Cher Public

Mike the knife

Those interested in sampling Michael Fabiano‘s “glowering demeanor” and “sensitive, vibrant lyric tenor” in Carmen  (NYT)  may do so so via ARTE, or, si cette vidéo n’est pas disponible dans votre pays…. 

You can try one of the usual unofficial sources.

Image via Instagram.

  • Cicciabella

    This is a very interesting staging. Carmen the opera plot is role play therapy for a man who takes on the role of José. Many critics absolutely hated it, but the Financial Times gave it 5 stars. Fabiano and D’Oustrac (great-niece of Poulenc) both sing and act well, but Fabiano’s acting is really worth checking out. He’s really fantastic.

    • Liz.S

      Carmen the opera plot is role play therapy
      Sounds so familiar. Didn’t he try that (or similar?) method already with Il Trovatore? Hope it’s not the sign of the well of his creativity running out.
      Carmen fell out of my interest also, but yup, I’ve got to check out our Fabulous Fabiano! :-)

      (… and of course Pablo. I thought his recent Holländer has much more room to develop, but this piece should be one of his forte.)

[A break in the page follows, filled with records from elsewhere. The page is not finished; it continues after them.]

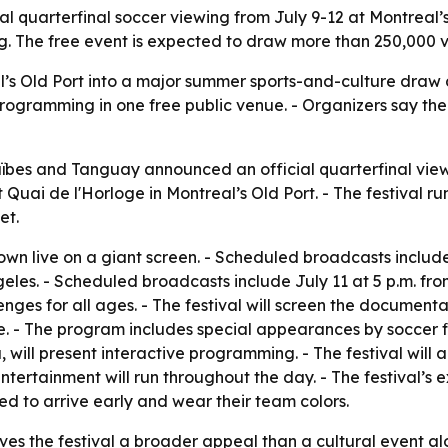
cial quarterfinal soccer viewing from July 9-12 at Montreal
 The free event is expected to draw more than 250,000 vis
al’s Old Port into a major summer sports-and-culture draw d
gramming in one free public venue. - Organizers say the 
ïbes and Tanguay announced an official quarterfinal viewi
uai de l'Horloge in Montreal’s Old Port. - The festival runs 
et.
hown live on a giant screen. - Scheduled broadcasts includ
geles. - Scheduled broadcasts include July 11 at 5 p.m. fro
llenges for all ages. - The festival will screen the documen
 - The program includes special appearances by soccer fi
, will present interactive programming. - The festival wil
 entertainment will run throughout the day. - The festival
ed to arrive early and wear their team colors.
ves the festival a broader appeal than a cultural event al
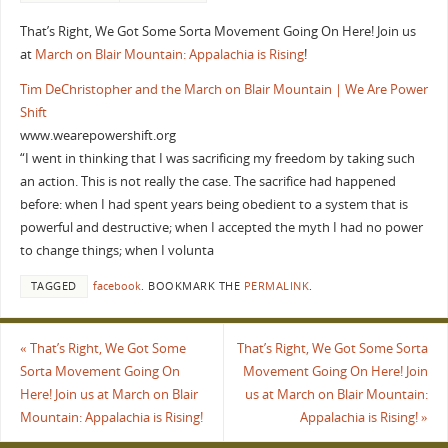
That’s Right, We Got Some Sorta Movement Going On Here! Join us
at
March on Blair Mountain: Appalachia is Rising
!
Tim DeChristopher and the March on Blair Mountain | We Are Power
Shift
www.wearepowershift.org
“I went in thinking that I was sacrificing my freedom by taking such
an action. This is not really the case. The sacrifice had happened
before: when I had spent years being obedient to a system that is
powerful and destructive; when I accepted the myth I had no power
to change things; when I volunta
TAGGED
facebook
.
BOOKMARK THE
PERMALINK
.
«
That’s Right, We Got Some
That’s Right, We Got Some Sorta
Sorta Movement Going On
Movement Going On Here! Join
Here! Join us at March on Blair
us at March on Blair Mountain:
Mountain: Appalachia is Rising!
Appalachia is Rising!
»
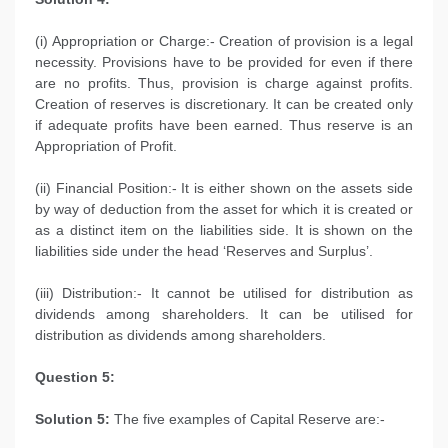
(i) Appropriation or Charge:- Creation of provision is a legal
necessity. Provisions have to be provided for even if there
are no profits. Thus, provision is charge against profits.
Creation of reserves is discretionary. It can be created only
if adequate profits have been earned. Thus reserve is an
Appropriation of Profit.
(ii) Financial Position:- It is either shown on the assets side
by way of deduction from the asset for which it is created or
as a distinct item on the liabilities side. It is shown on the
liabilities side under the head ‘Reserves and Surplus’.
(iii) Distribution:- It cannot be utilised for distribution as
dividends among shareholders. It can be utilised for
distribution as dividends among shareholders.
Question 5:
Solution 5:
The five examples of Capital Reserve are:-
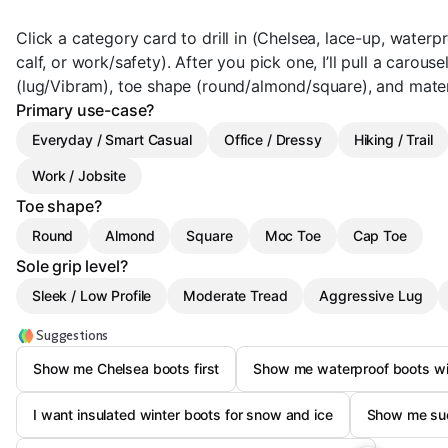
Click a category card to drill in (Chelsea, lace-up, waterpr
calf, or work/safety). After you pick one, I’ll pull a carous
(lug/Vibram), toe shape (round/almond/square), and mater
Primary use-case?
Everyday / Smart Casual
Office / Dressy
Hiking / Trail
Work / Jobsite
Toe shape?
Round
Almond
Square
Moc Toe
Cap Toe
Sole grip level?
Sleek / Low Profile
Moderate Tread
Aggressive Lug
Suggestions
Show me Chelsea boots first
Show me waterproof boots wit
I want insulated winter boots for snow and ice
Show me sue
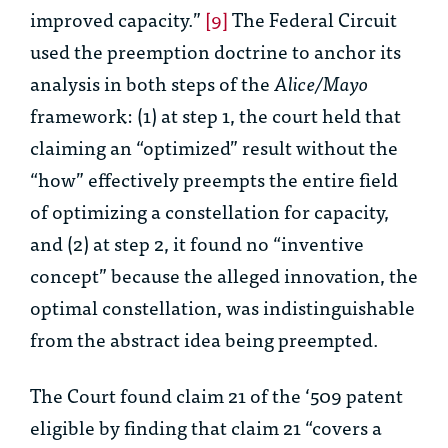
improved capacity.”
[9]
The Federal Circuit
used the preemption doctrine to anchor its
analysis in both steps of the
Alice/Mayo
framework: (1) at step 1, the court held that
claiming an “optimized” result without the
“how” effectively preempts the entire field
of optimizing a constellation for capacity,
and (2) at step 2, it found no “inventive
concept” because the alleged innovation, the
optimal constellation, was indistinguishable
from the abstract idea being preempted.
The Court found claim 21 of the ‘509 patent
eligible by finding that claim 21 “covers a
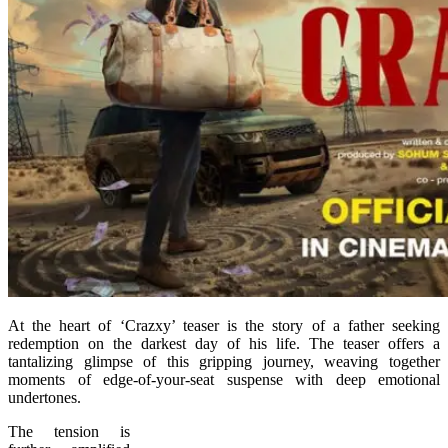
At the heart of ‘Crazxy’ teaser is the story of a father seeking
redemption on the darkest day of his life. The teaser offers a
tantalizing glimpse of this gripping journey, weaving together
moments of edge-of-your-seat suspense with deep emotional
undertones.
The tension is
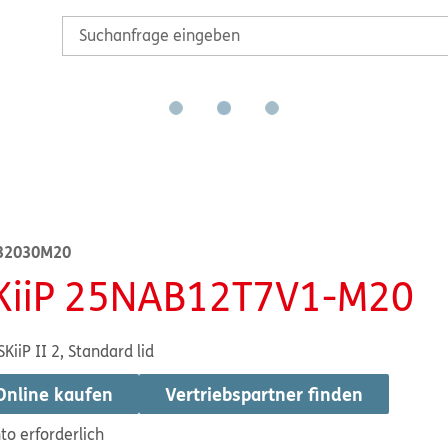
32030M20
KiiP 25NAB12T7V1-M20
SKiiP II 2, Standard lid
Online kaufen
Vertriebspartner finden
to erforderlich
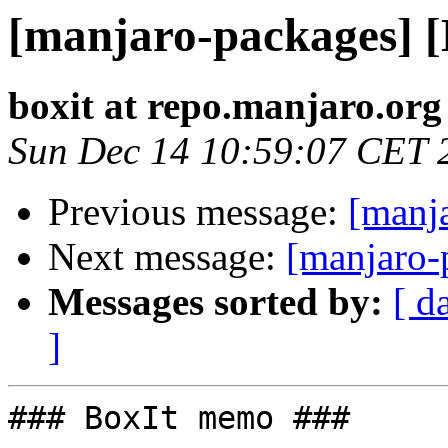
[manjaro-packages] 
boxit at repo.manjaro.org
Sun Dec 14 10:59:07 CET 
Previous message:
[manj
Next message:
[manjaro-
Messages sorted by:
[ d
]
### BoxIt memo ###
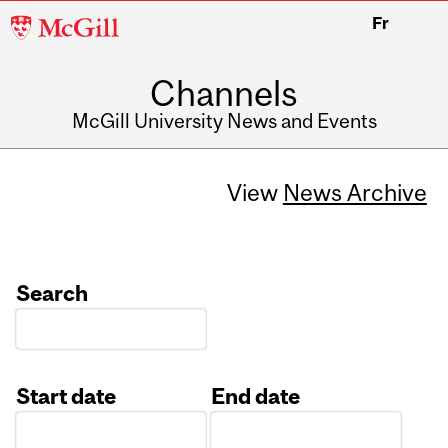
McGill
Fr
University
Channels
McGill University News and Events
View
News Archive
Search
Start date
End date
Date
Date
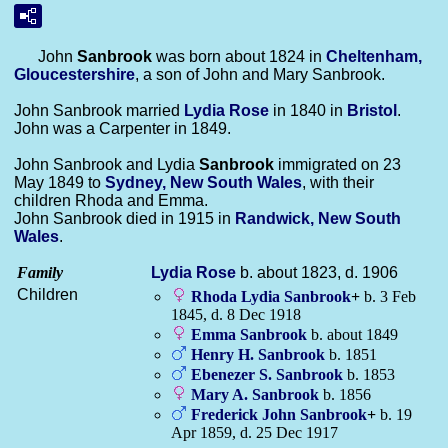
John
Sanbrook
was born about 1824 in
Cheltenham,
Gloucestershire
, a son of John and Mary Sanbrook.
John Sanbrook married
Lydia
Rose
in 1840 in
Bristol
.
John was a Carpenter in 1849.
John Sanbrook and Lydia
Sanbrook
immigrated on 23
May 1849 to
Sydney, New South Wales
, with their
children Rhoda and Emma.
John Sanbrook died in 1915 in
Randwick, New South
Wales
.
Family
Lydia
Rose
b. about 1823, d. 1906
Children
Rhoda Lydia
Sanbrook
+
b. 3 Feb
1845, d. 8 Dec 1918
Emma
Sanbrook
b. about 1849
Henry H.
Sanbrook
b. 1851
Ebenezer S.
Sanbrook
b. 1853
Mary A.
Sanbrook
b. 1856
Frederick John
Sanbrook
+
b. 19
Apr 1859, d. 25 Dec 1917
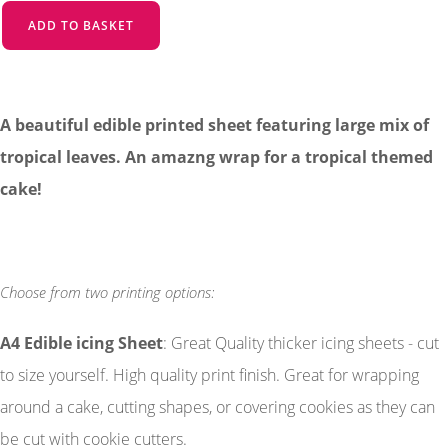
ADD TO BASKET
A beautiful edible printed sheet featuring large mix of
tropical leaves. An amazng wrap for a tropical themed
cake!
Choose from two printing options:
A4 Edible icing Sheet
: Great Quality thicker icing sheets - cut
to size yourself. High quality print finish. Great for wrapping
around a cake, cutting shapes, or covering cookies as they can
be cut with cookie cutters.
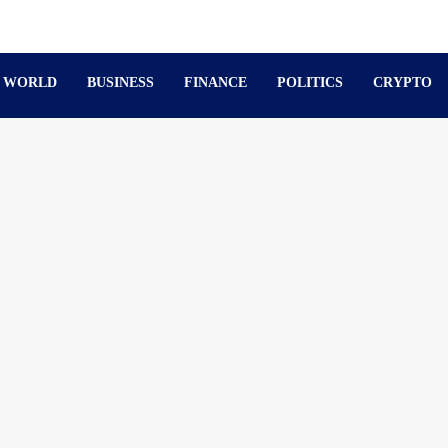
WORLD
BUSINESS
FINANCE
POLITICS
CRYPTO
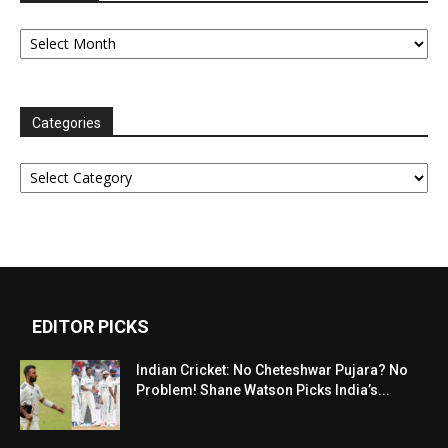
Archives
Categories
Categories
EDITOR PICKS
Indian Cricket: No Cheteshwar Pujara? No
Problem! Shane Watson Picks India’s...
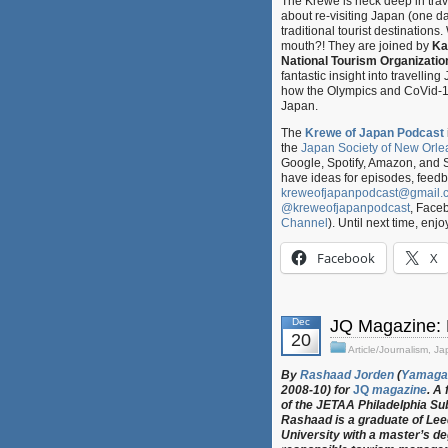
The Krewe is neck deep in trav
about re-visiting Japan (one da
traditional tourist destinations
mouth?! They are joined by
Ka
National Tourism Organizatio
fantastic insight into travellin
how the Olympics and CoVid-19
Japan.
The
Krewe of Japan Podcast
the
Japan Society of New Orle
Google, Spotify, Amazon, and 
have ideas for episodes, feed
kreweofjapanpodcast@gmail.
@kreweofjapanpodcast
, Face
Channel
). Until next time, enjo
Facebook
X
Dec
JQ Magazine: 
20
Article/Journalism
,
Ja
By
Rashaad Jorden
(
Yamaga
2008-10) for
JQ
magazine
. A
of the JETAA Philadelphia Su
Rashaad is a graduate of Le
University with a master’s de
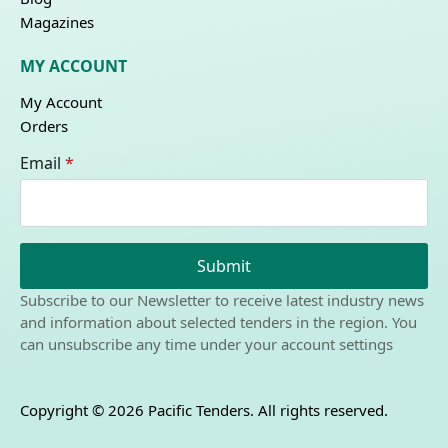
Magazines
MY ACCOUNT
My Account
Orders
Email
*
Submit
Subscribe to our Newsletter to receive latest industry news
and information about selected tenders in the region. You
can unsubscribe any time under your account settings
Copyright © 2026 Pacific Tenders. All rights reserved.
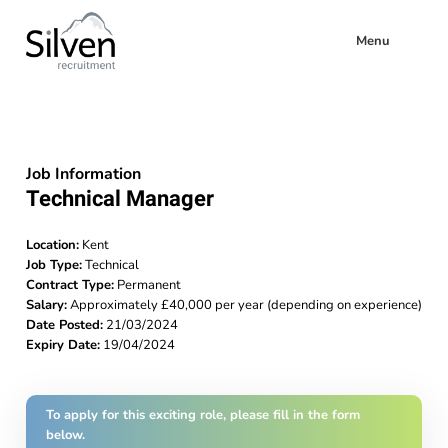
Menu
Job Information
Technical Manager
Location:
Kent
Job Type:
Technical
Contract Type:
Permanent
Salary:
Approximately £40,000 per year (depending on experience)
Date Posted:
21/03/2024
Expiry Date:
19/04/2024
To apply for this exciting role, please fill in the form
below.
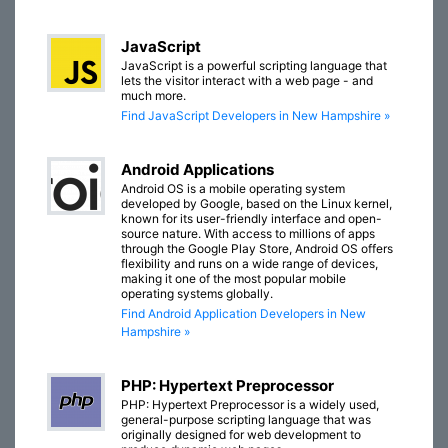
JavaScript
JavaScript is a powerful scripting language that
lets the visitor interact with a web page - and
much more.
Find JavaScript Developers in New Hampshire »
Android Applications
Android OS is a mobile operating system
developed by Google, based on the Linux kernel,
known for its user-friendly interface and open-
source nature. With access to millions of apps
through the Google Play Store, Android OS offers
flexibility and runs on a wide range of devices,
making it one of the most popular mobile
operating systems globally.
Find Android Application Developers in New
Hampshire »
PHP: Hypertext Preprocessor
PHP: Hypertext Preprocessor is a widely used,
general-purpose scripting language that was
originally designed for web development to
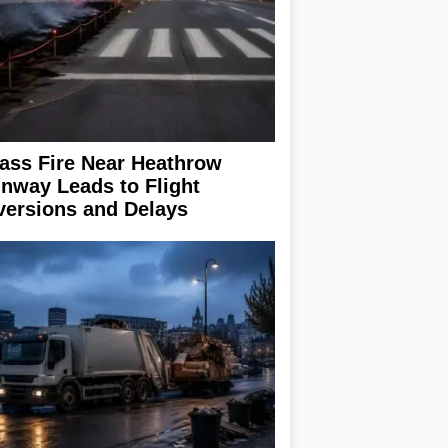
ass Fire Near Heathrow
nway Leads to Flight
versions and Delays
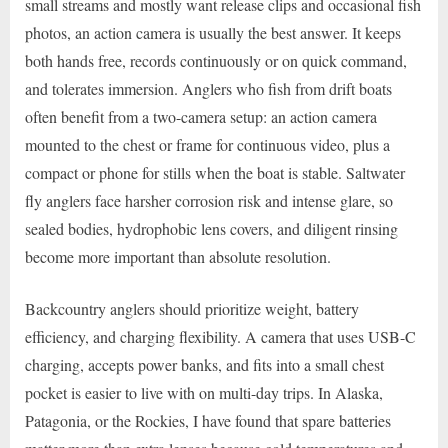
small streams and mostly want release clips and occasional fish
photos, an action camera is usually the best answer. It keeps
both hands free, records continuously or on quick command,
and tolerates immersion. Anglers who fish from drift boats
often benefit from a two-camera setup: an action camera
mounted to the chest or frame for continuous video, plus a
compact or phone for stills when the boat is stable. Saltwater
fly anglers face harsher corrosion risk and intense glare, so
sealed bodies, hydrophobic lens covers, and diligent rinsing
become more important than absolute resolution.
Backcountry anglers should prioritize weight, battery
efficiency, and charging flexibility. A camera that uses USB-C
charging, accepts power banks, and fits into a small chest
pocket is easier to live with on multi-day trips. In Alaska,
Patagonia, or the Rockies, I have found that spare batteries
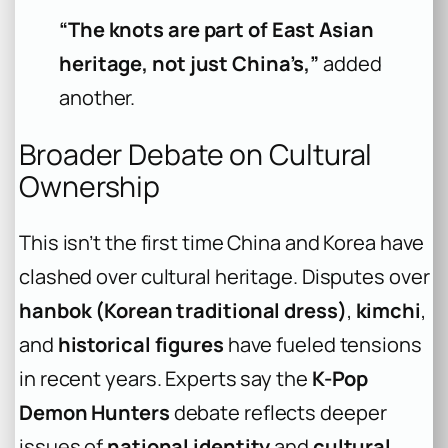
“The knots are part of East Asian
heritage, not just China’s,”
added
another.
Broader Debate on Cultural
Ownership
This isn’t the first time China and Korea have
clashed over cultural heritage. Disputes over
hanbok (Korean traditional dress)
,
kimchi
,
and
historical figures
have fueled tensions
in recent years. Experts say the
K-Pop
Demon Hunters
debate reflects deeper
issues of
national identity
and
cultural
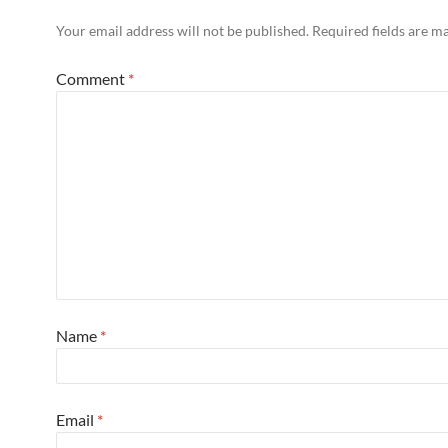
Your email address will not be published.
Required fields are 
Comment
*
Name
*
Email
*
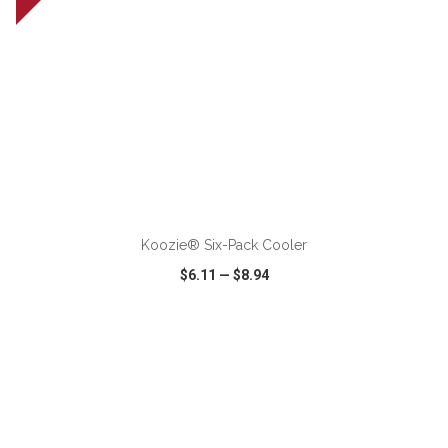
ADD TO CART
Koozie® Six-Pack Cooler
$6.11
—
$8.94
VIEW
WISH LIST
SHARE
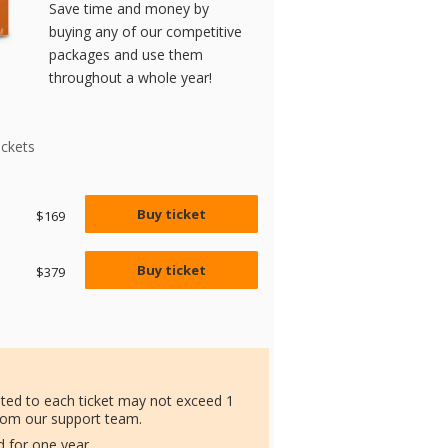
Save time and money by
buying any of our competitive
packages and use them
throughout a whole year!
ickets
Buy ticket
$169
Buy ticket
$379
ated to each ticket may not exceed 1
rom our support team.
id for one year.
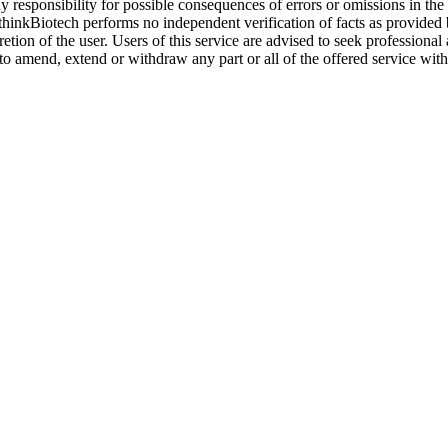
y responsibility for possible consequences of errors or omissions in the
. thinkBiotech performs no independent verification of facts as provided
cretion of the user. Users of this service are advised to seek profession
o amend, extend or withdraw any part or all of the offered service with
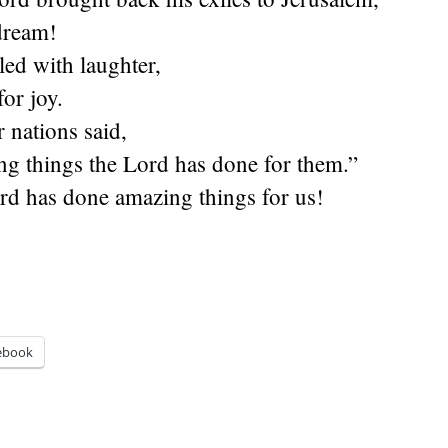
 dream!
led with laughter,
or joy.
 nations said,
g things the Lord has done for them.”
rd has done amazing things for us!
ebook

      • He did take a similar approach to Trovatore. Of the 4 or 5 Tcherniakov productions I’ve seen, it was the one I like the least (by far). But even then, it still had moments of interest. And at first, I was quite game to along with his concept (it just fell apart in the second half). I’ve heard from a friend who watched the stream that this Carmen is much better executed.

        • Liz.S

          That’s a good news for me.
          I didn’t find that Il Trovatore worked well, and having watched it through is registered as a “painful experience” on my relative pleasure scale in my memory (I didn’t find the offering in the music dept was strong enough to compensate the direction also.)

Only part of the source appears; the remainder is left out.